Fri, Dec 21, 2012, 00:00

   

“Actually I spoke to two clubs over there. One was effectively the government team and the other was like the people’s team. I spoke to the government team’s people first and I couldn’t believe what they were offering me for six months.

“I would have signed there and then but they were saying they’d put me up in a hotel and I sort of wanted to stay in this compound for expats because I reckoned there’d be people to talk to. They said they weren’t sure whether there were any places but they’d check and come back to me on it.

“That night I was supposed to meet with the people’s team people and just out of politeness I decided I’d go along, even though I was going to sign for the other lot.

“But then they offered a better deal . . . a much better deal . . . and they said I could live anywhere I liked.

“The president said if they couldn’t get me into the compound I could live in his villa; it was unbelievable stuff so I signed for them.

“Then two days later they call to say there’s a problem. It turned out one of the Gadafys was over the other club and the association, or whatever, so suddenly, there’s this rule that a Libyan international under 30 who has played abroad can’t sign for a club in Libya. It was complete nonsense but there was nothing anyone could do.”

Iran started badly, too, with Zayed not appreciating that a club president might sign a player without communicating the news to an unhappy manager.

“I showed up for my first day of training and the manager came over and asked who I was.

“I said I was the player who had just signed and, to rub salt in the wounds, he asked what position I played.

“I was standing there thinking: ‘Oh my God, this can’t be happening.’ But my agent was there too and he has this thing on his iPhone, a video about eight minutes long of me scoring goals for Drogheda United, so he started showing the manager, but he didn’t really look interested at all and after about a minute and a half he just gave up, walked off and said he’d have a look at me in training.

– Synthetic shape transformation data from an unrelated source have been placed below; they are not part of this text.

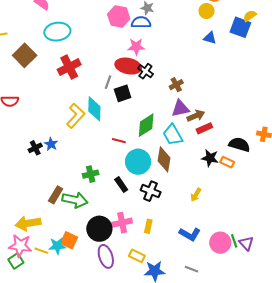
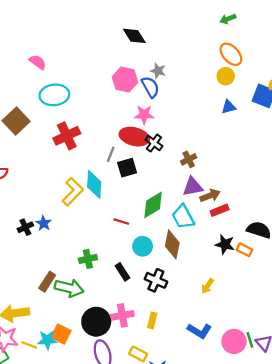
blue semicircle: (141, 22) -> (150, 87), turned 60
blue triangle: (210, 38) -> (229, 107), turned -32
cyan circle: (138, 162) -> (143, 246), size x0.7

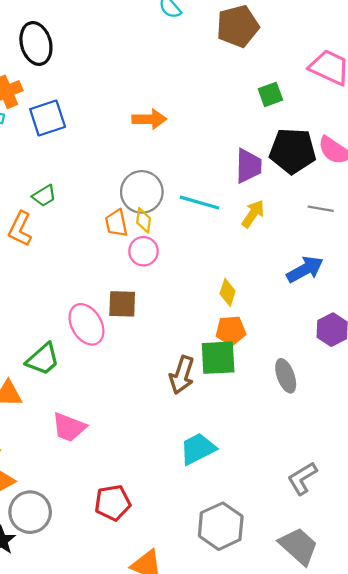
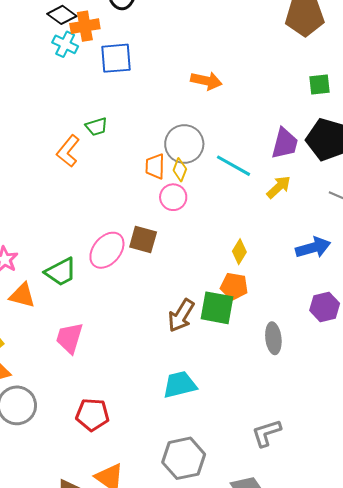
pink ellipse: (86, 324) -> (107, 250), turned 57
pink trapezoid: (69, 427) -> (69, 338), turned 72

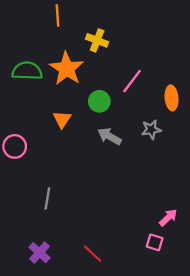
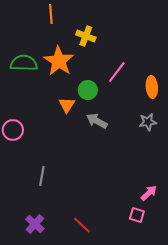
orange triangle: (62, 119) -> (67, 105), moved
gray star: (151, 130) -> (148, 122), moved

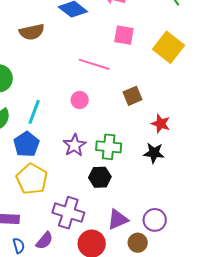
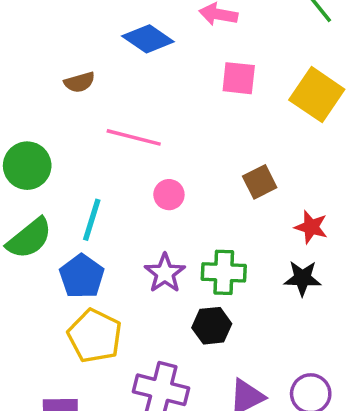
brown semicircle: (32, 32) -> (79, 82), size x0.7
pink line: (94, 64) -> (134, 137), moved

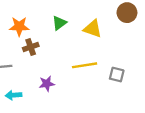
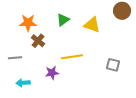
brown cross: (31, 47) -> (38, 41), turned -32
yellow line: (85, 65) -> (72, 57), moved

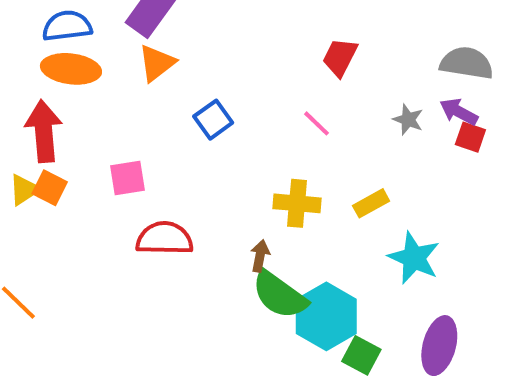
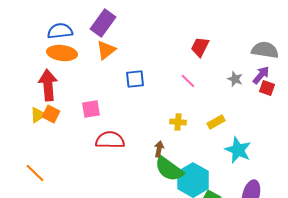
purple arrow: (459, 112) -> (261, 75), turned 102
blue square: (213, 120) -> (135, 79), turned 30
yellow cross: (297, 203) -> (178, 122), size x0.7

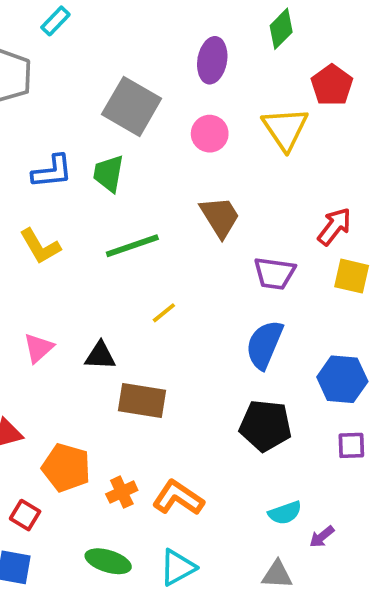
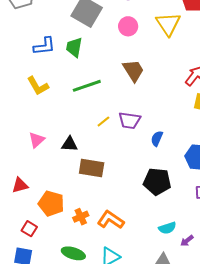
purple trapezoid: (274, 273) -> (129, 120), moved
blue semicircle: (264, 345) -> (157, 138), size x0.6

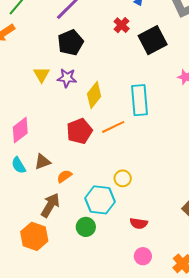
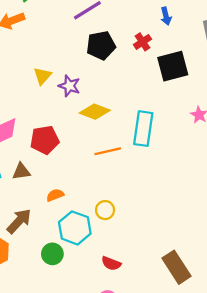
black pentagon: (71, 43) -> (101, 45), moved
yellow diamond: (94, 95) -> (95, 112), turned 60
red pentagon: (79, 131) -> (45, 140), moved
orange semicircle: (64, 176) -> (55, 195), moved

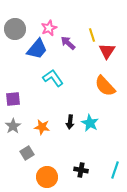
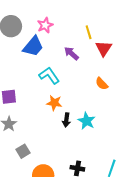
purple arrow: (68, 43) -> (71, 53), moved
orange semicircle: (105, 86) -> (102, 84), size x0.6
orange star: (42, 127) -> (54, 103), moved

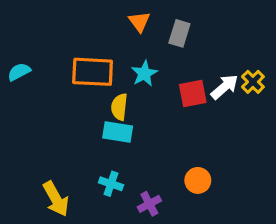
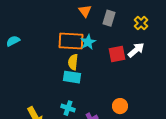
orange rectangle: (93, 72) -> (71, 41), moved
yellow cross: (253, 82) -> (141, 23), moved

“The coach then carried on as if he wasn’t there, until, he says, “the president basically said to him: ‘Look, I’ve signed this guy and I want you to give him a chance’.”

Tehran derby

Luckily for Zayed it was a couple of weeks before the big Tehran derby and, after that subsequent hat-trick, things began to change pretty quickly.

“There was something like 80,000 people there, and celebrating the goal was fantastic. You’re not going to have a feeling like that anywhere else in football unless you’re playing for Barcelona or someone like that.